The fact that both the N207D and N139D mutations result in increasing the apparent pK_a of E286 leaves open the question of the mechanism by which this occurs. The mutations are each located about 20 Å away from E286, making an electrostatic effect dubious. Electrostatic calculations on the equivalent of the N139D mutation in the oxidase from P. denitrificans indicate that the introduced aspartate will have little influence on the pK_a of E286 (E278 in the P. denitrificans oxidase)(12). The electrochemical data (Figure 4) show that the N207D mutant does not alter the midpoint potentials of either of the hemes, so an effect mediated by the metal centers can be ruled out. It is interesting that the D132N mutant also does not alter the electrochemical behavior of the hemes. There is one report(36) that the equivalent mutant in the oxidase from P. denitrificans causes the midpoint potential of heme a to shift higher by 150 mV. This is likely in error, since there is no effect observed in the R. sphaeroides oxidase.

There is recent evidence showing a change in the immediate environment of E286 caused by the introduction of either the N139D or the N207D mutations. Each of these mutations perturbs the FTIR absorbance of the protonated carboxyl group of E286 in the fully oxidized enzyme, made apparent in the FTIR difference spectrum between the fully reduced and fully oxidized states of the enzyme(37). It is most likely that this represents a structural perturbation propagated through the chain of water molecules than define the D channel and connect both N139 and N207 to E286. However, the small wavelength shift observed represents a change in the energy of the carbonyl bond vibration that is much smaller than the free energy required to shift the pK_a of E286 by 1.5 or more pH units. It remains to be demonstrated that the shift in the apparent pK_a of E286 is the cause of the decoupling of the proton pump. At this time, all that can be stated definitely is that the pK_a-shift and the decoupling of the proton pump are correlated.

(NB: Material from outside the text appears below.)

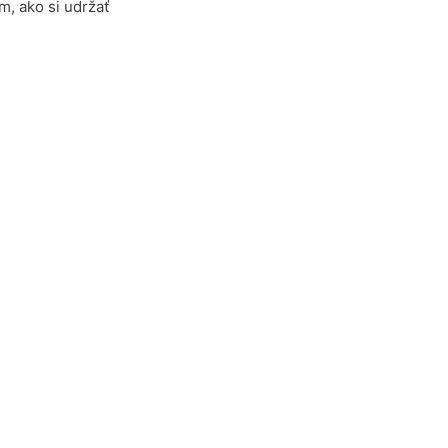
m, ako si udržať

In the current work, an effort was made to examine whether any structural change could also be detected in the FTIR difference spectrum between the P_M and fully oxidized states of the enzyme. The data in Figure 9 show no discernable differences between the spectra of the wild type and the N207D mutant oxidases. The magnitude of the FTIR absorption changes in the P_M-minus-O difference spectra are more than 10-fold less than those observed in the reduced-minus-oxidized FTIR difference spectra. For this reason, any differences between the wild type and mutant will be much more difficult to resolve in the P_M-minus-O difference spectra than in the reduced-minus-oxidized FTIR difference spectra.

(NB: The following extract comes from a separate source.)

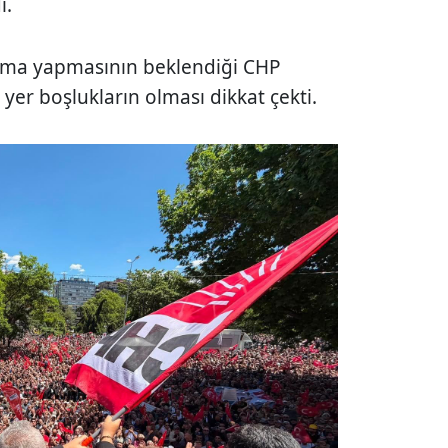
ı.
şma yapmasının beklendiği CHP
yer boşlukların olması dikkat çekti.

Surprisingly, in the current work, the P_M-O difference spectra exhibit a positive band at 1738 cm⁻¹. This is different from the previously published spectra of the R. sphaeroides oxidase, in which this positive band was absent (27). The reason for the discrepancy is not known and it could be dependent on the enzyme preparation. However, the P_M-minus-O difference spectrum (Figure 9) is virtually identical to those reported for the closely related oxidase from P. denitrificans (32, 33). The spectra in the current work, as well as those presented for the P. denitrificans oxidase, indicate that E286 remains protonated in the P_M state.

Summary

The N207D mutant oxidase has properties much like the previously reported N139D oxidase. These mutants do not pump protons. In addition, in the reaction of the fully reduced enzyme with O₂, the rates of both the P_R→F and F→O transitions suggest that the apparent pK_a of E286 is shifted substantially higher than in the wild type oxidase. The data support the proposal that the decoupling of the proton pump is likely the direct result of the increased proton affinity of E286 resulting from a perturbation of the structure in the immediate vicinity of E286, perhaps caused by a perturbation of the location and or orientation of water molecules within the D channel that lie between the site of the mutations and E286. Studies with additional decoupling mutants will be required to further test this proposal.